Please give again every entry exactly as it appears, setting aside the pictures.
======== Material provided
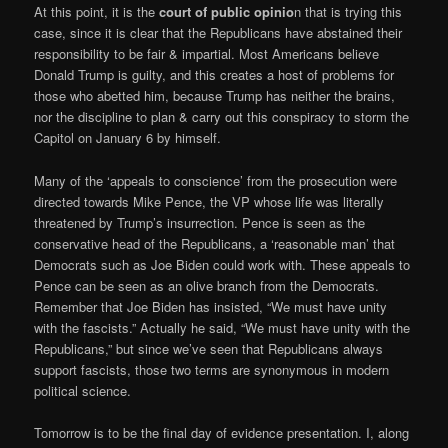
At this point, it is the
court of public opinio
n that is trying this
case, since it is clear that the Republicans have abstained their
responsibility to be fair & impartial. Most Americans believe
Donald Trump is guilty, and this creates a host of problems for
those who abetted him, because Trump has neither the brains,
nor the discipline to plan & carry out this conspiracy to storm the
Capitol on January 6 by himself.
Many of the ‘appeals to conscience’ from the prosecution were
directed towards Mike Pence, the VP whose life was literally
threatened by Trump’s insurrection. Pence is seen as the
conservative head of the Republicans, a ‘reasonable man’ that
Democrats such as Joe Biden could work with. These appeals to
Pence can be seen as an olive branch from the Democrats.
Remember that Joe Biden has insisted, “We must have unity
with the fascists.” Actually he said, “We must have unity with the
Republicans,” but since we’ve seen that Republicans always
support fascists, those two terms are synonymous in modern
political science.
Tomorrow is to be the final day of evidence presentation. I, along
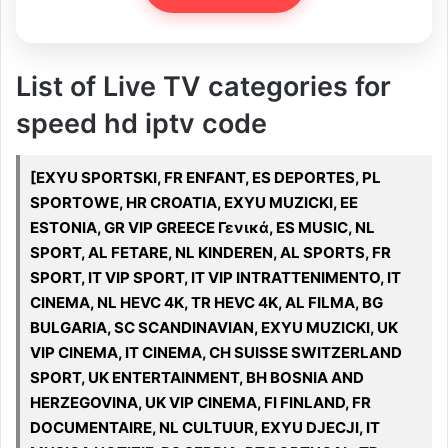
List of Live TV categories for
speed hd iptv code
[EXYU SPORTSKI, FR ENFANT, ES DEPORTES, PL
SPORTOWE, HR CROATIA, EXYU MUZICKI, EE
ESTONIA, GR VIP GREECE Γενικά, ES MUSIC, NL
SPORT, AL FETARE, NL KINDEREN, AL SPORTS, FR
SPORT, IT VIP SPORT, IT VIP INTRATTENIMENTO, IT
CINEMA, NL HEVC 4K, TR HEVC 4K, AL FILMA, BG
BULGARIA, SC SCANDINAVIAN, EXYU MUZICKI, UK
VIP CINEMA, IT CINEMA, CH SUISSE SWITZERLAND
SPORT, UK ENTERTAINMENT, BH BOSNIA AND
HERZEGOVINA, UK VIP CINEMA, FI FINLAND, FR
DOCUMENTAIRE, NL CULTUUR, EXYU DJECJI, IT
================
→ **Task response**:
At this point, it is the
court of public opinio
n that is trying this
case, since it is clear that the Republicans have abstained their
responsibility to be fair & impartial. Most Americans believe
Donald Trump is guilty, and this creates a host of problems for
those who abetted him, because Trump has neither the brains,
nor the discipline to plan & carry out this conspiracy to storm the
Capitol on January 6 by himself.
Many of the ‘appeals to conscience’ from the prosecution were
directed towards Mike Pence, the VP whose life was literally
threatened by Trump’s insurrection. Pence is seen as the
conservative head of the Republicans, a ‘reasonable man’ that
Democrats such as Joe Biden could work with. These appeals to
Pence can be seen as an olive branch from the Democrats.
Remember that Joe Biden has insisted, “We must have unity
with the fascists.” Actually he said, “We must have unity with the
Republicans,” but since we’ve seen that Republicans always
support fascists, those two terms are synonymous in modern
political science.
Tomorrow is to be the final day of evidence presentation. I, along
List of Live TV categories for
speed hd iptv code
[EXYU SPORTSKI, FR ENFANT, ES DEPORTES, PL
SPORTOWE, HR CROATIA, EXYU MUZICKI, EE
ESTONIA, GR VIP GREECE Γενικά, ES MUSIC, NL
SPORT, AL FETARE, NL KINDEREN, AL SPORTS, FR
SPORT, IT VIP SPORT, IT VIP INTRATTENIMENTO, IT
CINEMA, NL HEVC 4K, TR HEVC 4K, AL FILMA, BG
BULGARIA, SC SCANDINAVIAN, EXYU MUZICKI, UK
VIP CINEMA, IT CINEMA, CH SUISSE SWITZERLAND
SPORT, UK ENTERTAINMENT, BH BOSNIA AND
HERZEGOVINA, UK VIP CINEMA, FI FINLAND, FR
DOCUMENTAIRE, NL CULTUUR, EXYU DJECJI, IT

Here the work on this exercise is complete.